The Immigration Judge concluded that the citizen children would suffer
exceptional and extremely unusual hardship if they accompany their mother
to Mexico. Again, the Immigration Judge supported this decision with
documentary evidence highlighting the difficulties that persons in the
respondent’s position face in Mexico. In considering all of the factors in this
case, the Immigration Judge applied a “totality of the circumstances” test to
find it appropriate to grant cancellation of removal. That is a reasonable
approach. Indeed, each one of the factors considered by the Immigration
Judge individually may not be enough to meet the exceptional and extremely
unusual hardship standard. Taking those factors together, however, I agree
with the Immigration Judge that with this family’s particular set of
circumstances, the citizen children would suffer exceptional and extremely
unusual hardship if the respondent is removed to Mexico.
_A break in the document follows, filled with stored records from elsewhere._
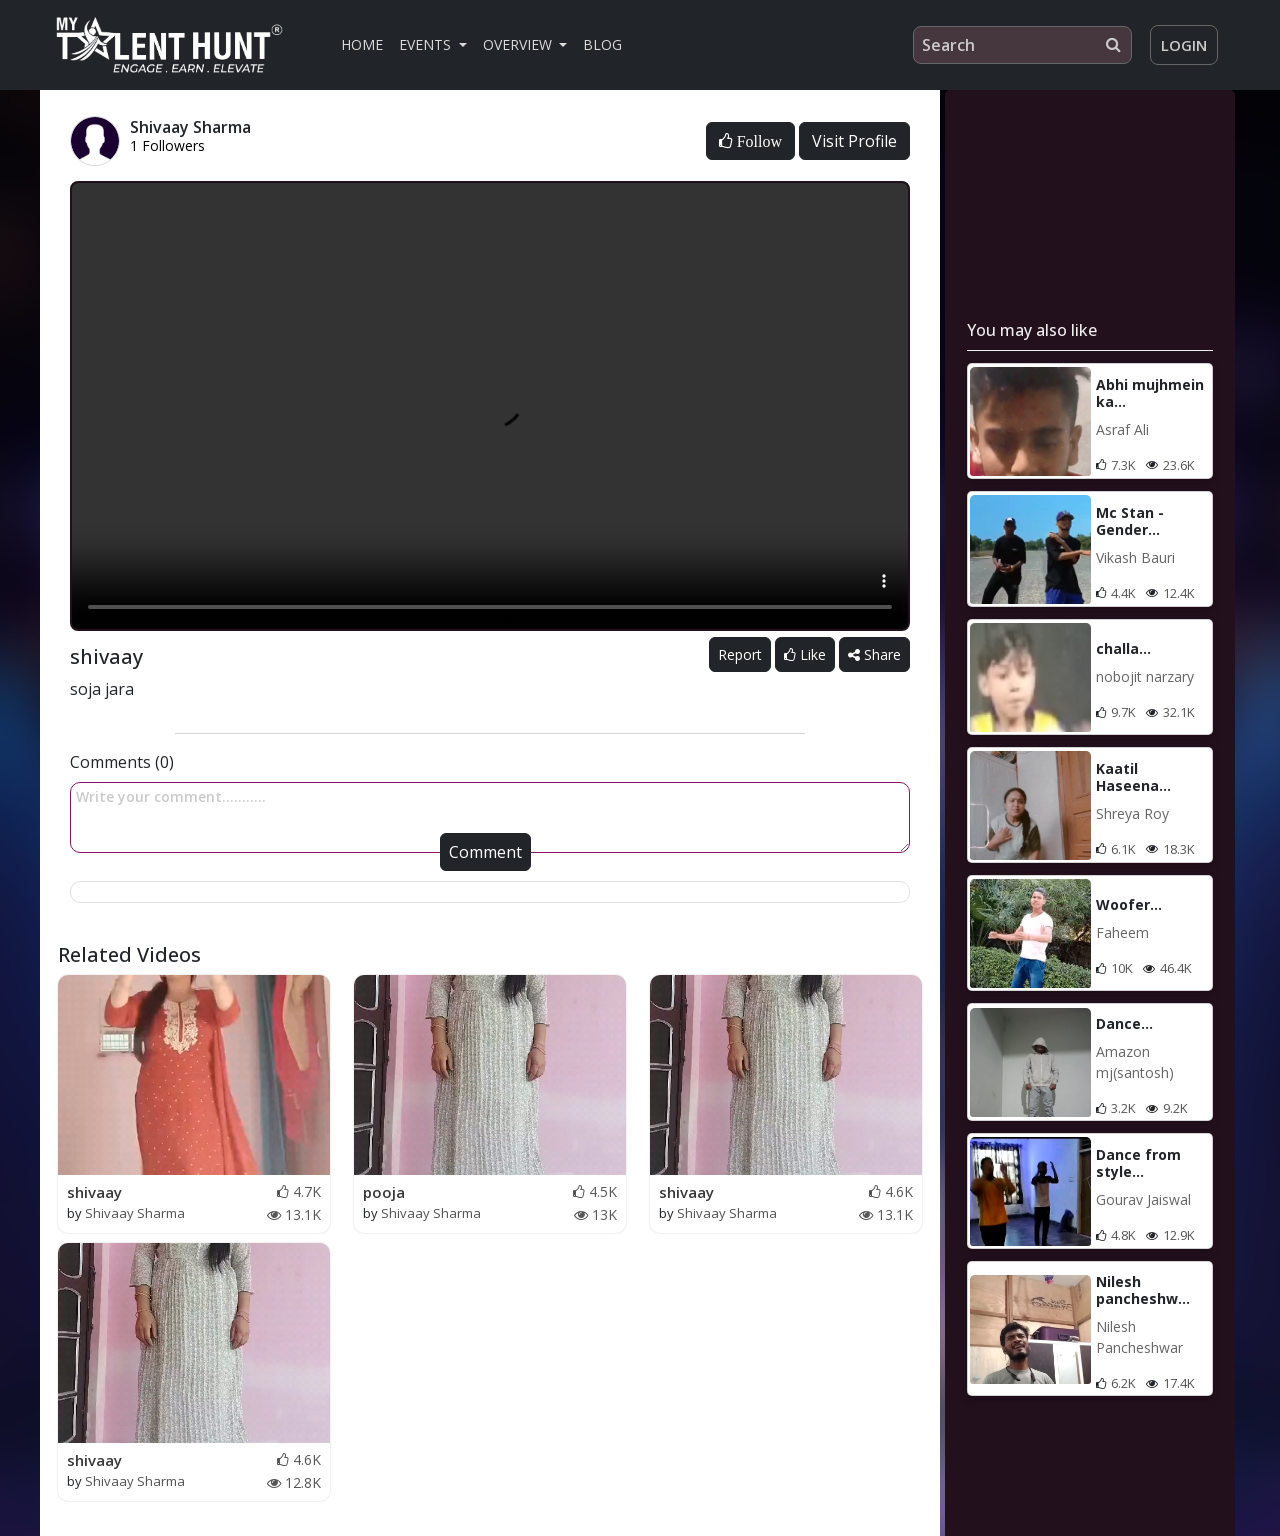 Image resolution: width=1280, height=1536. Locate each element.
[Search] (1022, 45)
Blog (602, 44)
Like (805, 654)
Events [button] (427, 44)
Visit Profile (854, 141)
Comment (485, 852)
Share (874, 654)
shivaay (94, 1192)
The Immigration Judge thoughtfully considered this case, and I find
inadequate reasons for reversing his decision. The standard set forth in
Matter of Monreal, supra, at 65, is that a cancellation applicant must show
hardship to qualifying relatives that is “substantially different from, or
beyond, that which would normally be expected from the deportation of an
alien with close family members here.” For the reasons discussed above, I
believe that the respondent has made such a showing, and that the Immigration
Judge’s grant of cancellation should be upheld and the Service’s appeal
dismissed.
Accordingly, I respectfully dissent.